South Africa’s tissue-cultured bananas: uniform and high-yielding

Establishing a healthy orchard starts with choosing the correct plant material. In South Africa’s only laboratory of its type, banana plants are cultivated from tissue culture to produce high yielding clones.

In a laboratory in Letsitele, Limpopo, a team of technicians is quietly at work creating what will grow to become South Africa’s entire banana crop. The process seems more related to medical science than agriculture: the employees, wearing face masks and gloves and wielding scalpels, work in an ultra-sterile environment, slicing and duplicating banana tissue culture as the first step to producing a high-yielding, disease-free banana plantation.

The plants are produced in Du Roi Laboratory through rapid multiplication of tissue culture, which offers farmers the benefit of converting or expanding plantations quickly and efficiently with superior selections of plants that are true to type.

“The benefit of tissue- cultured plants is that they are uniform, so they grow at the same pace and are ready to harvest at the same time.

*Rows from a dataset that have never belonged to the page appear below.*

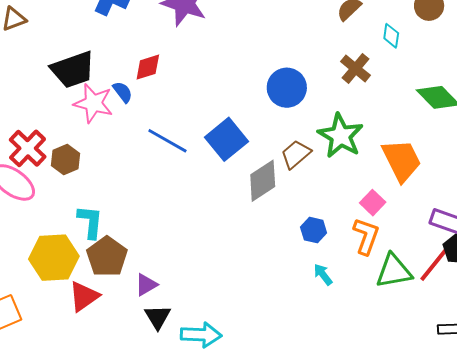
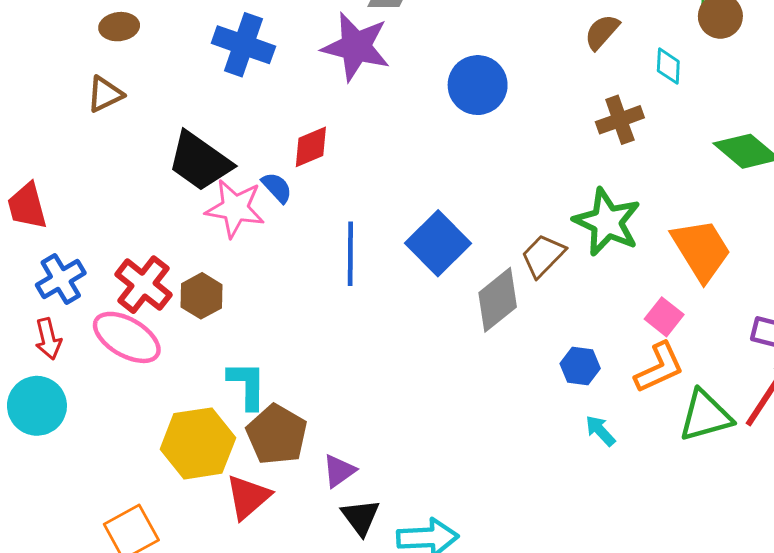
brown cross: (356, 68) -> (620, 120), turned 36
black trapezoid: (73, 70) -> (200, 161), turned 60
blue circle: (287, 88) -> (478, 85), moved
blue line: (167, 141) -> (350, 254), turned 66
orange L-shape: (366, 236) -> (659, 368), turned 51

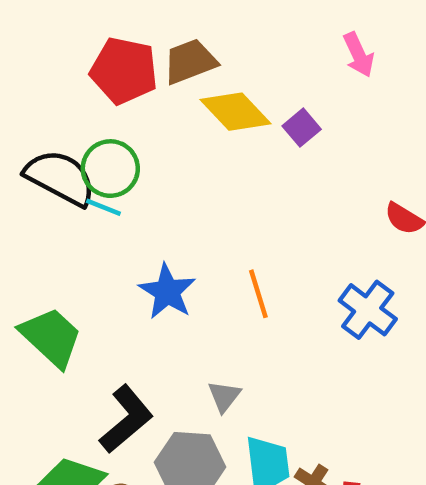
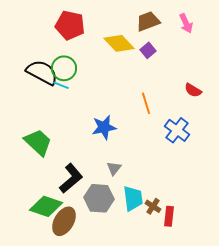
pink arrow: (359, 55) -> (186, 23), moved
brown trapezoid: (190, 62) -> (148, 21), moved
blue star: (167, 292) -> (104, 127), moved, turned 30
orange line: (258, 294) -> (146, 103), moved

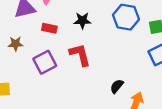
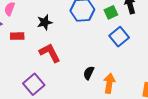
purple square: (45, 62) -> (34, 84), moved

It makes management of the plantation that much easier,” says Suné Wiltshire, the laboratory’s general manager.

The starting point is a 4ha mother block, established for many years, that includes the varieties proven to possess the best characteristics. This is crucial, says Wiltshire, as the tissue culture process is a clone of the mother plant.

Suckers are taken from the mother blocks to the laboratory, where they are dissected into smaller pieces and placed in small tubs in growth hormones to encourage them to multiply faster. The tubs are then placed in growing rooms where temperature, light and humidity are controlled to produce an ideal growing climate.

After four weeks, the tubs are returned to the laboratory, where the plants are dissected further. The staff, working with scalpels and tweezers, never touch the plants with their hands.

Several steps later, after six to eight weeks in the nursery, the plants reach 20cm and they are then ready to be planted in the land.